[Dataset entries]
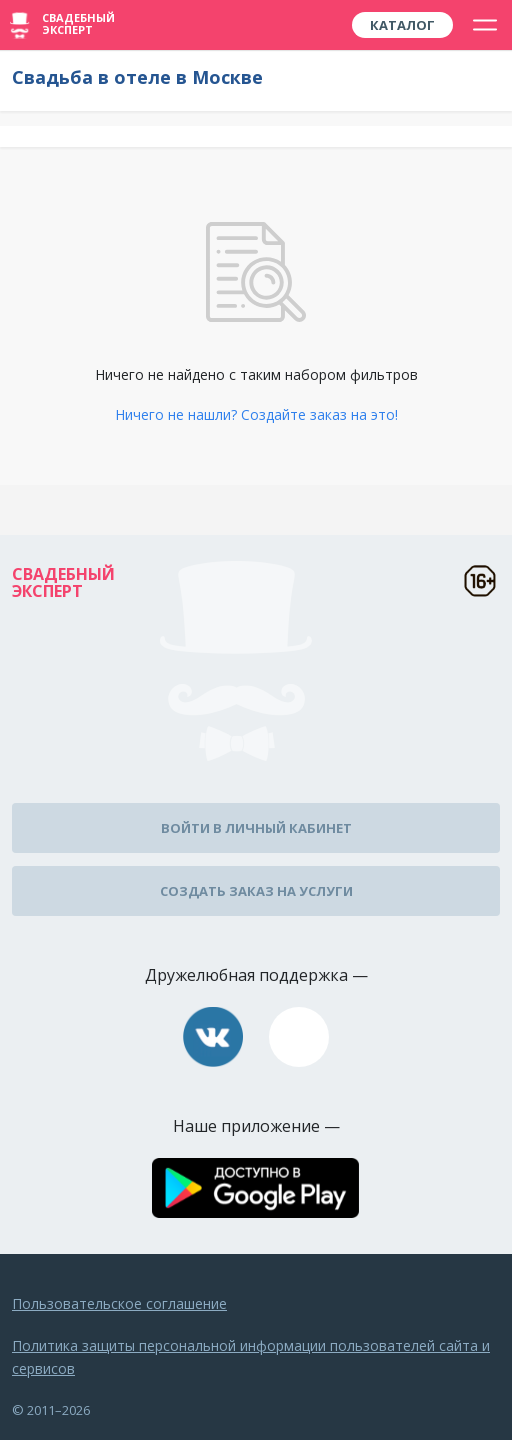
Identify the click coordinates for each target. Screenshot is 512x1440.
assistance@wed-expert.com (299, 1037)
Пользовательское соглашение (119, 1303)
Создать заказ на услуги (256, 891)
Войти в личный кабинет (256, 828)
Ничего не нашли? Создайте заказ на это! (256, 414)
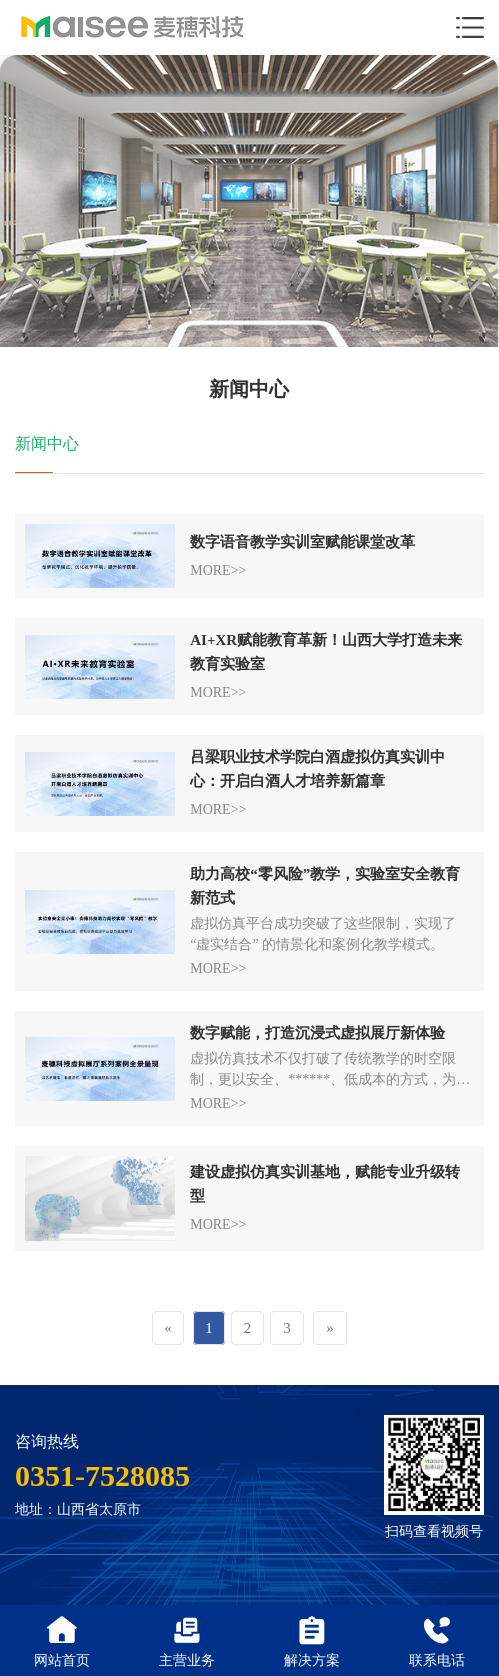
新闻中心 (47, 444)
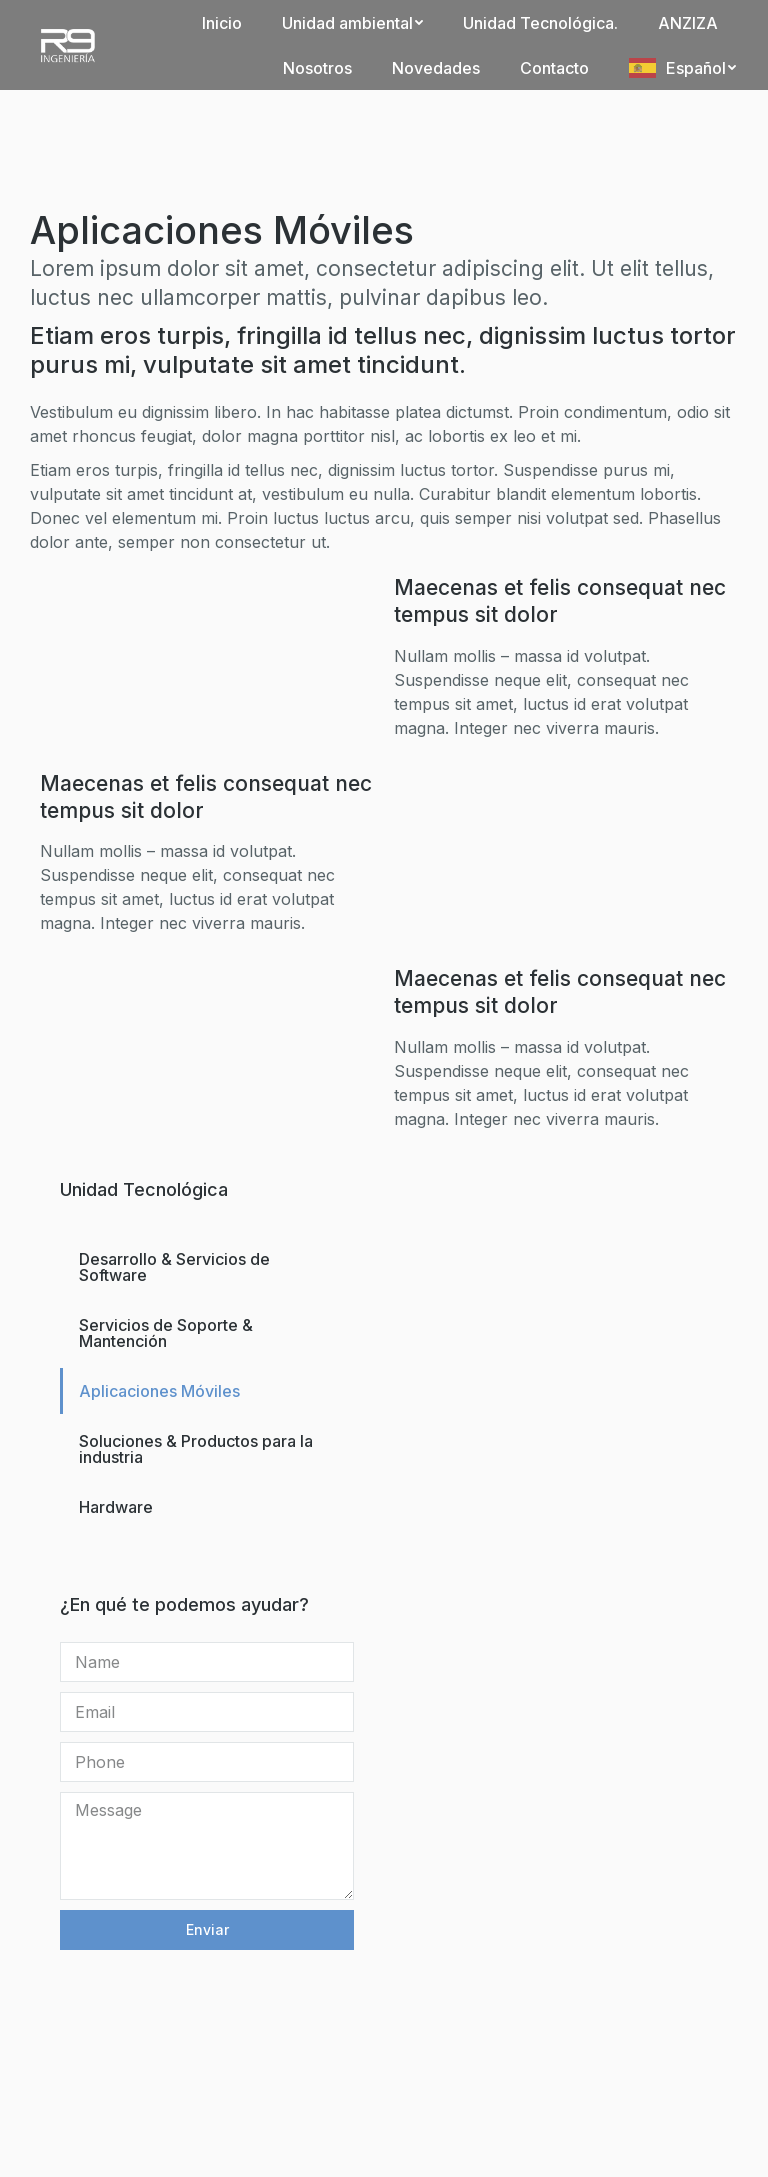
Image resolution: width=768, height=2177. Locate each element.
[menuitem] (222, 22)
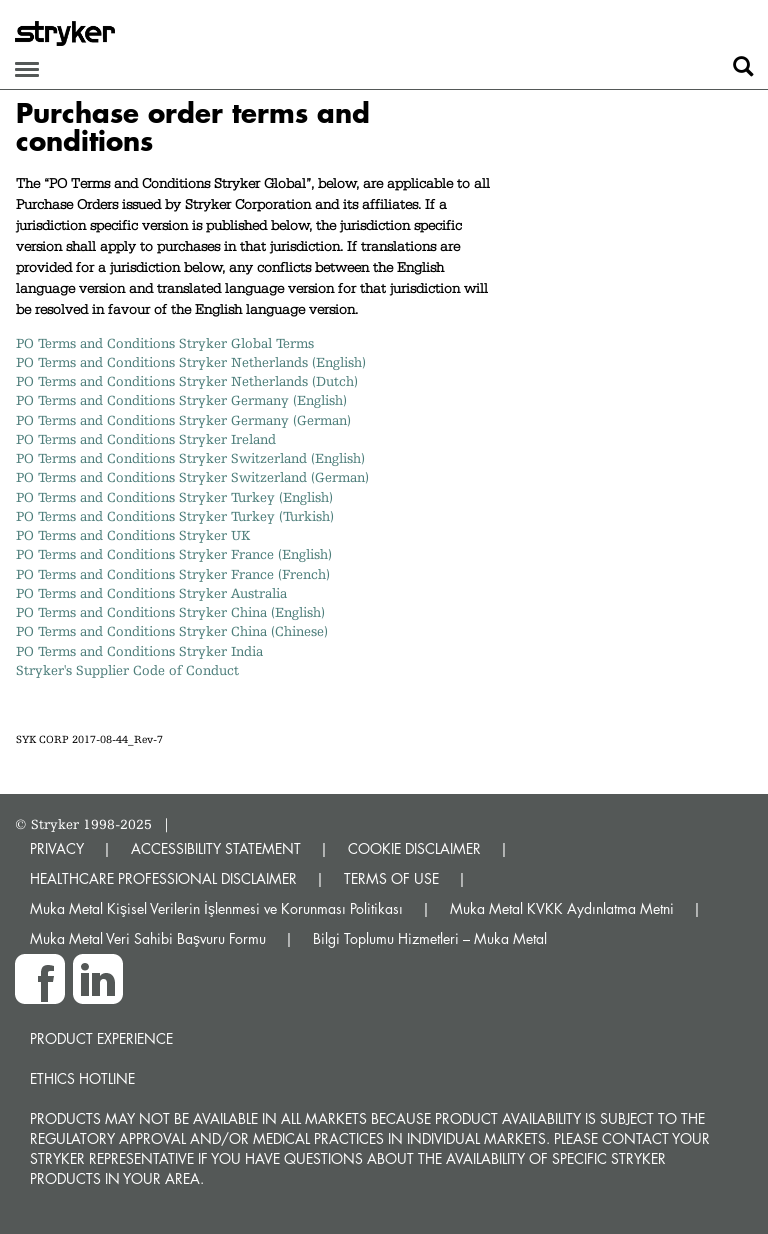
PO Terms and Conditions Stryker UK (133, 535)
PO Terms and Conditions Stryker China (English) (170, 612)
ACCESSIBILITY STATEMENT (216, 848)
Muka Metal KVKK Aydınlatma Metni (562, 908)
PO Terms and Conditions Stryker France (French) (173, 574)
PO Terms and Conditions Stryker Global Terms (165, 343)
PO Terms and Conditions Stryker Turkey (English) (174, 497)
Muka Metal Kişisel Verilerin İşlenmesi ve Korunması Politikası (216, 908)
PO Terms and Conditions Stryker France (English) (174, 554)
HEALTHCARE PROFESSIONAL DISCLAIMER (163, 878)
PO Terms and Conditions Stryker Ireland (146, 439)
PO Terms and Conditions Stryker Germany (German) (183, 420)
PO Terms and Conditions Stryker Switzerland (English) (190, 458)
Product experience (101, 1038)
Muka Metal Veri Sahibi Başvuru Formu (148, 938)
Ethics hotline (82, 1078)
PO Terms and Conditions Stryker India (139, 651)
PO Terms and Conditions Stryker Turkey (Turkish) (175, 516)
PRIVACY (57, 848)
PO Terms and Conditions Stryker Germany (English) (181, 400)
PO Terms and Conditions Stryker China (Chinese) (172, 631)
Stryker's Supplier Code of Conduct (127, 670)
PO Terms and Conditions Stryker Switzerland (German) (192, 477)
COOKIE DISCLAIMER (414, 848)
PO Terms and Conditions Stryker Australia (155, 593)
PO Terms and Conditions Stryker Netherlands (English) (191, 362)
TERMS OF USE (391, 878)
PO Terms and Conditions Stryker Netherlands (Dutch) (187, 381)
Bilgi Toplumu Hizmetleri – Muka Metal (430, 938)
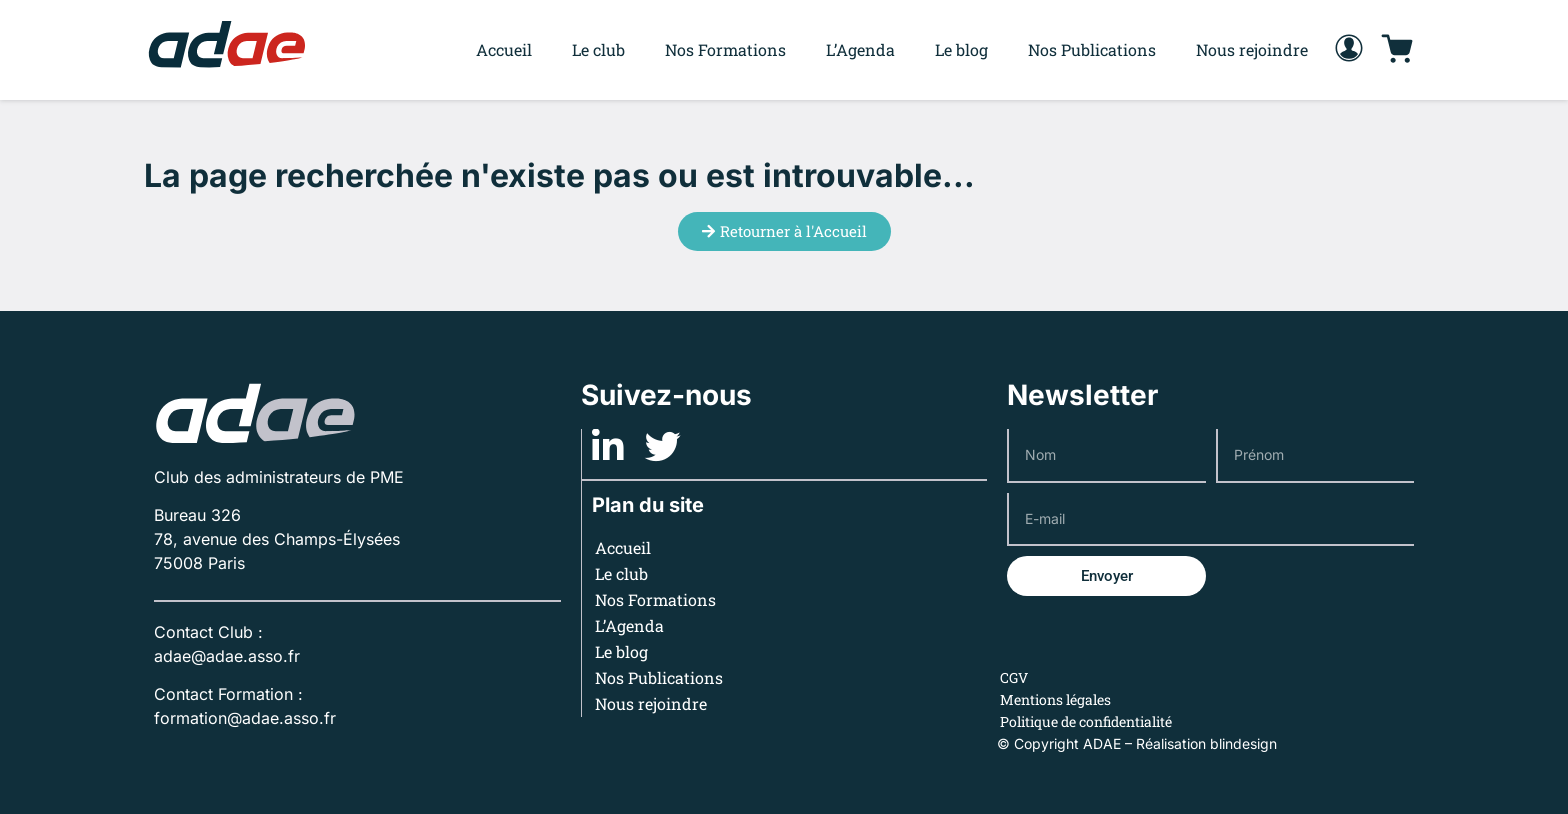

■ **TASK REQUIREMENTS**
Every line in the data above that contains the word "Muka" should be copied.

■ **SOLUTION**
Muka Metal KVKK Aydınlatma Metni (562, 908)
Muka Metal Kişisel Verilerin İşlenmesi ve Korunması Politikası (216, 908)
Muka Metal Veri Sahibi Başvuru Formu (148, 938)
Bilgi Toplumu Hizmetleri – Muka Metal (430, 938)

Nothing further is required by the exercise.